Saturday, May 14, 2016

Puddles That Were




Rainy day, staring down into the pool on the ground.  Drops radiate outward one after another.  Puddles will remind you of puddles from when you were young.  Glenwood Road puddles that have formed suddenly in the gutter.  You’ll certainly play in them.  Puddles that could ruin your day, soaking socks and leaving them wet till you came back home.  Puddles that were springtime when you’d only had six or seven, springtime’s to consider.  You couldn’t explain much about puddles so you stared and splashed and assumed.  And now I just walk around them with a glance.




To my left a paper shredder is mulching some documents.  One imagines the paper frightened at first and then reborn.  That last word was probably lodged on account of the reading my older one and I did on the ride down this morning.  Finally, we reached the shattering moment when Roskolnikov walks up to the third floor to Ilya Petrovich’ desk for the second time, an about face after learning of Svidrigailov’s suicide, and after confronting Sonya, speechless on the first floor.



We’d started, on an earlier passage that lead him to the police.  As I read it I drew my daughter’s attention to just how remarkable it was:

“He had suddenly recalled Sonya’s words:  ‘Go up to the crossroads, bow to the people, kiss the earth, because you have sinned against it too, and tell the whole world out loud: “I’m a murderer!”’  In remembering them he began to tremble all over.
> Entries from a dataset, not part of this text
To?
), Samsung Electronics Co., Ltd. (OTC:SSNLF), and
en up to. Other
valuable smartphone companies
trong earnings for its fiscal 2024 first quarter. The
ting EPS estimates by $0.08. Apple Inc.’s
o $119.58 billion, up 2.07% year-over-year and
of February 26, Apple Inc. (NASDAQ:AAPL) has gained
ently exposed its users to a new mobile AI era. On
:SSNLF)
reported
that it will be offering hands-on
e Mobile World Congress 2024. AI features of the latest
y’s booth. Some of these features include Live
And such a crushing weight did he now carry from the hopeless despair and anxiety of all this recent time and especially this last few hours that he fairly leapt at the chance of this pure, new complete sensation.  It suddenly hit him like an epileptic seizure: a single spark began to grow within his soul and suddenly it engulfed everything like fire.
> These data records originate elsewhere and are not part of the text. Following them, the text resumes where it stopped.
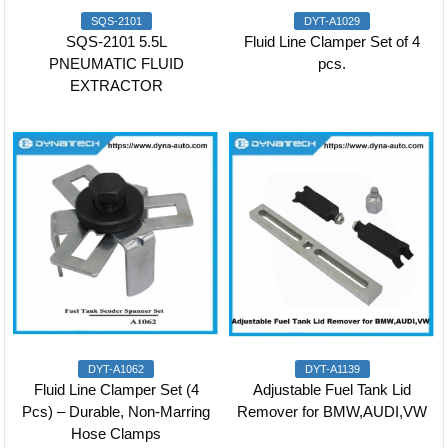
SQS-2101
DYT-A1029
SQS-2101 5.5L
Fluid Line Clamper Set of 4
PNEUMATIC FLUID
pcs.
EXTRACTOR
DYT-A1062
DYT-A1139
Fluid Line Clamper Set (4
Adjustable Fuel Tank Lid
Pcs) – Durable, Non-Marring
Remover for BMW,AUDI,VW
Hose Clamps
I usually think of Christianity is historical terms, and what it meant for this or that period of time.  The architecture that holds up the miraculous has long seemed too tortuous and implausible to offer me much of anything that isn’t academic.  And then, in the hands of someone masterful like Dostoyevsky I am reacquainted with the human need to confess and just why the faith proves so enduring.  This lever touches something central in our spinal column: a yearning be reborn.